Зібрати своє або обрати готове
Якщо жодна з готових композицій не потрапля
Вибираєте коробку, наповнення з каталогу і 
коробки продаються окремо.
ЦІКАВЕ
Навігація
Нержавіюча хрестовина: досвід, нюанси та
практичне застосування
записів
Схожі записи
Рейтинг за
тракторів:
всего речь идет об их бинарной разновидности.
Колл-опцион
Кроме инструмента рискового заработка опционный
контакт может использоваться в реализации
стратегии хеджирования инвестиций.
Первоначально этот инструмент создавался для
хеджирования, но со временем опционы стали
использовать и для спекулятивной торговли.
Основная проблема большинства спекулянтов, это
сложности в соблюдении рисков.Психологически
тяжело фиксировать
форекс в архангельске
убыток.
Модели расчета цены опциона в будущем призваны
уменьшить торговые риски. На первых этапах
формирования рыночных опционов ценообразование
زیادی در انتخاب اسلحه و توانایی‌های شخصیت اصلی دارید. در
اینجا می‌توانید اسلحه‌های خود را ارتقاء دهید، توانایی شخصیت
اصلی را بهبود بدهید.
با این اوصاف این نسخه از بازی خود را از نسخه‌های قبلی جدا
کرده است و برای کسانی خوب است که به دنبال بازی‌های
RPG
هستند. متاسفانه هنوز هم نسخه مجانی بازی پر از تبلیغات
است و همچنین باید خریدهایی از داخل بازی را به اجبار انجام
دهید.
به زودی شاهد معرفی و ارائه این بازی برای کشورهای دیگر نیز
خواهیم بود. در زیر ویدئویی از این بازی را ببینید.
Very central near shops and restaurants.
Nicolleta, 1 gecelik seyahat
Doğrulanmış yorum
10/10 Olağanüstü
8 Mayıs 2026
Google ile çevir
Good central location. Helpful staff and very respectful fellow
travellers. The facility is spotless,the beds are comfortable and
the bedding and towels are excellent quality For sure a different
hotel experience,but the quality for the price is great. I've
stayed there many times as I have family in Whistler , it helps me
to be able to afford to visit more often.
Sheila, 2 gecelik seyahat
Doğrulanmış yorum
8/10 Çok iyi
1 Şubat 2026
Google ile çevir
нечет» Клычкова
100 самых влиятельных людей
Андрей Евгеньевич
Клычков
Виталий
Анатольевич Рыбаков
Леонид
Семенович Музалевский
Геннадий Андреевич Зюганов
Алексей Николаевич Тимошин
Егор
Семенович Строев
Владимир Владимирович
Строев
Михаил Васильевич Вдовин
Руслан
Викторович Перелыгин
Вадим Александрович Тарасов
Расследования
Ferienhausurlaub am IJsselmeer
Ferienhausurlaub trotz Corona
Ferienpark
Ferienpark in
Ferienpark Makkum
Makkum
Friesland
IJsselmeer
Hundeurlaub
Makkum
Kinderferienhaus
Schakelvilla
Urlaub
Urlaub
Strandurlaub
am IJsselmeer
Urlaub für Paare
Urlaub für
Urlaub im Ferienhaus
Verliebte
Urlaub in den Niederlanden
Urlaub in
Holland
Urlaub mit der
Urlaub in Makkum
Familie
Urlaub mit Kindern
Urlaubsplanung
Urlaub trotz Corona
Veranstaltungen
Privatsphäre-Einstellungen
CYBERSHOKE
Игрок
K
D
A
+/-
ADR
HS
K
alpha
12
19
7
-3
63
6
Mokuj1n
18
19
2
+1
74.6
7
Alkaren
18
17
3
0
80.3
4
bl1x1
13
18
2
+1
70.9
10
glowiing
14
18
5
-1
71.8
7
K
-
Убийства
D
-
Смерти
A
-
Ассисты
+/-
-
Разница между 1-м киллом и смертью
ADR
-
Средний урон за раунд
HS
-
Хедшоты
■ ■ ■
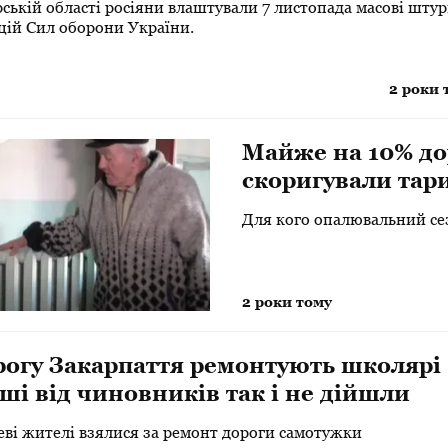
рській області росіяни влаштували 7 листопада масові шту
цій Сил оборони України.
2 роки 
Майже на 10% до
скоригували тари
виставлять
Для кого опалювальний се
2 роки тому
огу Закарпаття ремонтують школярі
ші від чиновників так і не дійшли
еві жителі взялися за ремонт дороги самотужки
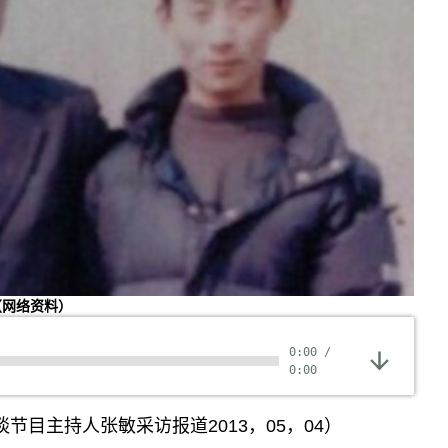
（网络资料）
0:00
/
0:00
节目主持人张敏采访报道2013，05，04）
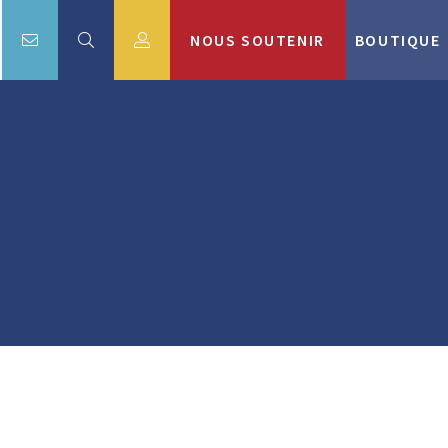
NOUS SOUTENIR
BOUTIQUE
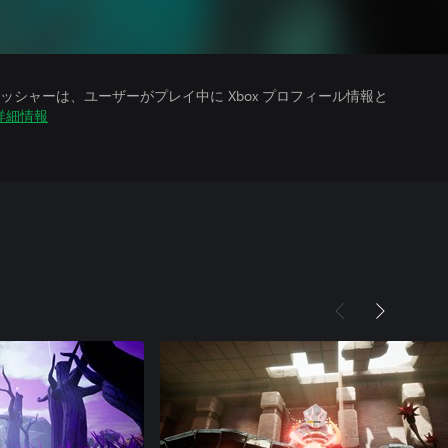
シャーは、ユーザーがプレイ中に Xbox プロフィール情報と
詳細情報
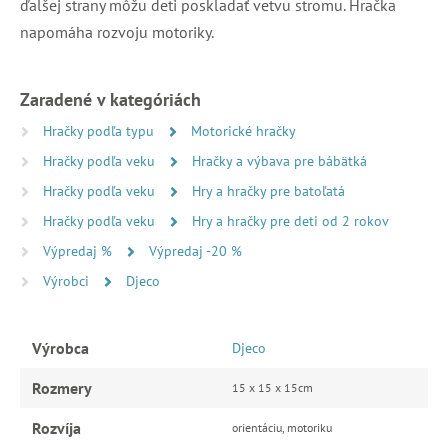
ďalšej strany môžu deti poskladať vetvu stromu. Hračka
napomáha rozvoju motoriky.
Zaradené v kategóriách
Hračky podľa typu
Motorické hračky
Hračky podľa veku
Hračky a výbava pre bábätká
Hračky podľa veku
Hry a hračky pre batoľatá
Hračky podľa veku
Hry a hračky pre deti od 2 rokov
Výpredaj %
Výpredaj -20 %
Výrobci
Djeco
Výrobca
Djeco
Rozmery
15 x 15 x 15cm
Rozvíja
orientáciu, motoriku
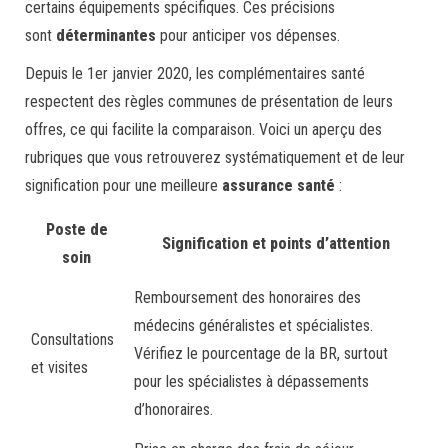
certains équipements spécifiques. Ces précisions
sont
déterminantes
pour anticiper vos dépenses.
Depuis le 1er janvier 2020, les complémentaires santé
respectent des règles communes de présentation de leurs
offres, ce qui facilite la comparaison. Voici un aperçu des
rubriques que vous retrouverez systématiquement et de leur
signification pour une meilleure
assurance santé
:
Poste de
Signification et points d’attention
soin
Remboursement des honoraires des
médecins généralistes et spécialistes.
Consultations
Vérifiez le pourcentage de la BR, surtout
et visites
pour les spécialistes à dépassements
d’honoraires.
■ ■ ■
## [Work instructions]
Your response should contain each line of the listing in which the word "central" occurs.

## [Your response]
Very central near shops and restaurants.
Good central location. Helpful staff and very respectful fellow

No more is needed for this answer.